Well, it’s complicated. According to Robert Indiana, the “C” in this painting stands for a lot of things. He was commissioned by the City of Columbus in 1981 to create an artwork for the opening of the new city hall building (a handsome one at that, designed by Edward Charles Bassett of Skidmore, Owens & Merrill). In a recent phone call with Indiana, he said that the C has a variety of meanings and that when he hung the painting in Columbus City Hall “it was a very special day.”

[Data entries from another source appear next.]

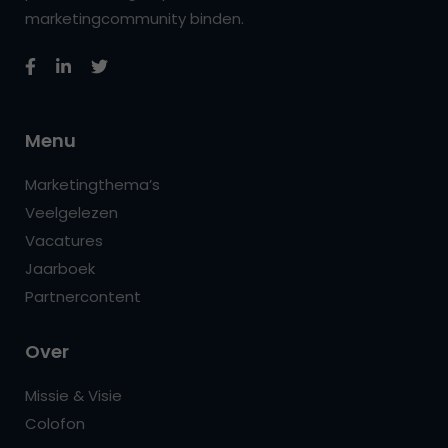
marketingcommunity binden.
Menu
Marketingthema’s
Veelgelezen
Vacatures
Jaarboek
Partnercontent
Over
Missie & Visie
Colofon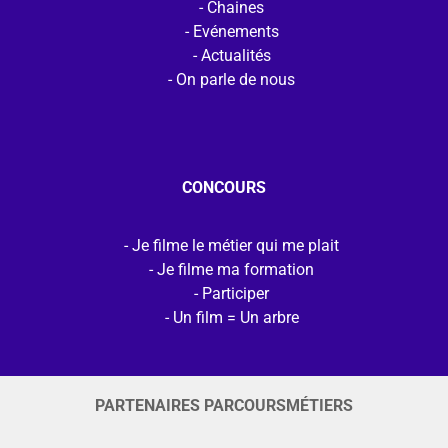
Chaines
Evénements
Actualités
On parle de nous
CONCOURS
Je filme le métier qui me plait
Je filme ma formation
Participer
Un film = Un arbre
PARTENAIRES PARCOURSMÉTIERS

That day, Monday November 10th, 1981, he gave a talk describing why the C was so important to his life and described all the things it can stand for:
- Columbus, of course
- Corn, which is important to the Indiana economy
- Carl J. Weinhardt, who Indiana says was a major C in his life (he published this on Robert Indiana)
- Cummins Engine Company, whose headquarters are in the town
- Clark, his last name before he changed it
- Carmen, his mother’s first name (and also the name of his grandfather’s favorite opera)
- Ceres, the goddess of grain
- Courage that the community had to select a native son to create the painting
Also, the colors relate to the state and the building in which it resides.
- The yellow C is the yellow of corn,
- The cantilevers which bisect the painting mimic the cantilevers of the building and look like the bell tower of First Christian Church on its side
- The rose of the background matches the rose of the carpeting in the building
- The tan is similar to the brick of the exterior
- The green is for the greenery of Indiana
- The blue for the flowers in the Indiana grass
- The dates of 1821 and 1981 refer to the year that city was founded and then year the painting was made.
Because the painting does not employ Indiana’s usual primary colors, but rather relates to the colors used in City Hall, Indiana considered this move a concession to his normal practice. Like many of Indiana’s paintings, in the end, it is just as much about a place and a thing as it is about him, a kind of self portrait.
Columbus means a lot to Indiana. He once remarked that he remembers seeing the famous Eliel Saarinen First Christian Church being constructed back in 1940 – 41. This was at a lecture he gave in the city for the opening of an exhibition of his “Decade: Autoportraits,” which were on view in 1975 at the Columbus Visitors Center (the exhibition was loaned from the IMA). Columbus is also the very last Indiana town in which he officially lived, and it is the place where his mother passed away in 1949.